Repères pratiques pour une mastication efficace en conditions réelles
Compter ses coups de dents à chaque bouchée n’est ni réaliste ni souhaitable sur la durée. L’objectif est d’atteindre une consistance de purée homogène avant de déglutir, quel que soit l’aliment. Les textures fibreuses (viande rouge, crudités, pain complet) exigent naturellement plus de cycles masticatoires que les textures molles.
- Poser les couverts entre chaque bouchée ralentit mécaniquement le rythme d’ingestion sans effort cognitif particulier.
- Éviter de boire de grandes quantités de liquide pendant le repas empêche de « rincer » le bol alimentaire vers l’œsophage avant un broyage suffisant.
- Privilégier des aliments à texture ferme (légumes crus, céréales complètes, fruits entiers) incite à mastiquer plus longtemps qu’un régime alimentaire centré sur des préparations mixées ou ultra-transformées.
- La santé dentaire conditionne directement la capacité masticatoire : des dents manquantes ou des prothèses mal ajustées réduisent l’efficacité du broyage et doivent être prises en charge pour préserver la chaîne digestive.
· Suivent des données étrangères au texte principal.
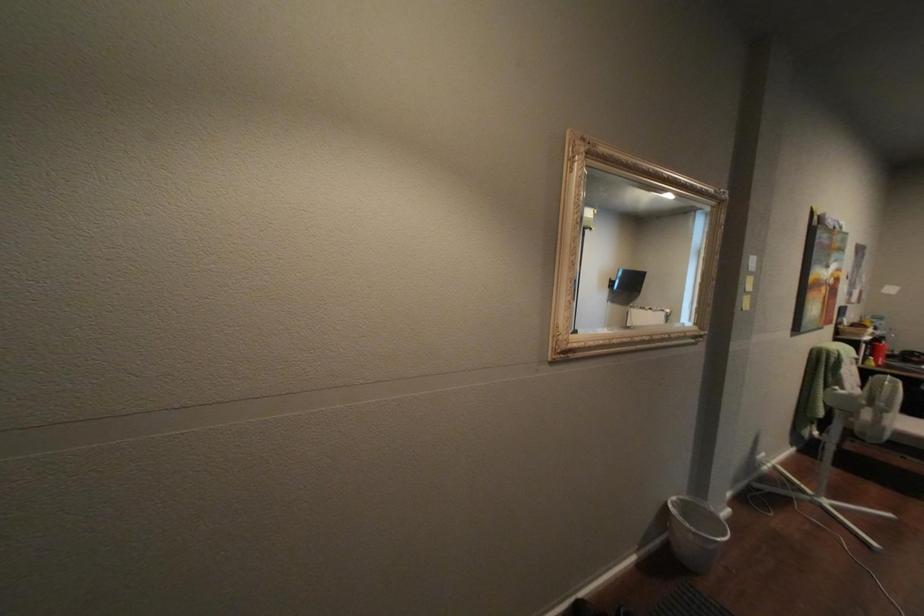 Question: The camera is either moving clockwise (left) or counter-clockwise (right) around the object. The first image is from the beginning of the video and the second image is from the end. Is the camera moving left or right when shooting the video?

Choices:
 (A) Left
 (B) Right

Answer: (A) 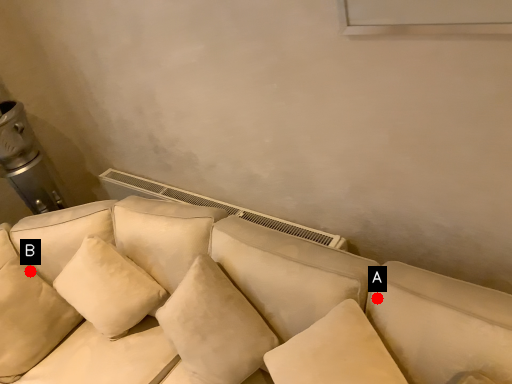 Question: Two points are circled on the image, labeled by A and B beside each circle. Among these points, which one is farthest from the camera?

Choices:
 (A) A is further
 (B) B is further

Answer: (B) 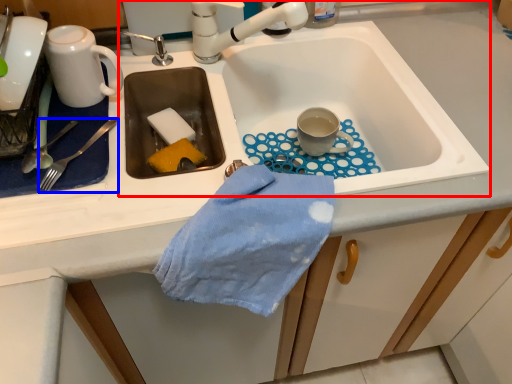 Question: Which point is closer to the camera, sink (highlighted by a red box) or silverware (highlighted by a blue box)?

Choices:
 (A) sink
 (B) silverware

Answer: (B) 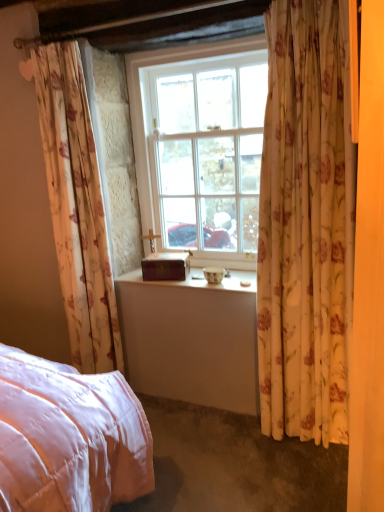 Question: From the image's perspective, relative to white glass window at center, is wooden box at center above or below?

Choices:
 (A) below
 (B) above

Answer: (A)

Question: In the image, is wooden box at center on the left side or the right side of white glass window at center?

Choices:
 (A) right
 (B) left

Answer: (B)

Question: Which object is positioned closest to the floral fabric curtain at right, the 1th curtain from the right?

Choices:
 (A) white glass window at center
 (B) wooden box at center
 (C) floral fabric curtain at left, marked as the first curtain in a left-to-right arrangement
 (D) wooden box at center

Answer: (B)

Question: Estimate the real-world distances between objects in this image. Which object is closer to the floral fabric curtain at right, marked as the 2th curtain in a left-to-right arrangement?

La mastication reste le seul maillon de la digestion sur lequel nous exerçons un contrôle volontaire et immédiat. Chaque repas est une occasion d’agir sur la vidange gastrique, la composition du microbiote et la régulation de la satiété, sans modifier le contenu de l’assiette. Un geste aussi banal que mâcher plus longtemps constitue, sur le plan physiologique, un levier d’optimisation digestive accessible à tous les profils de patients.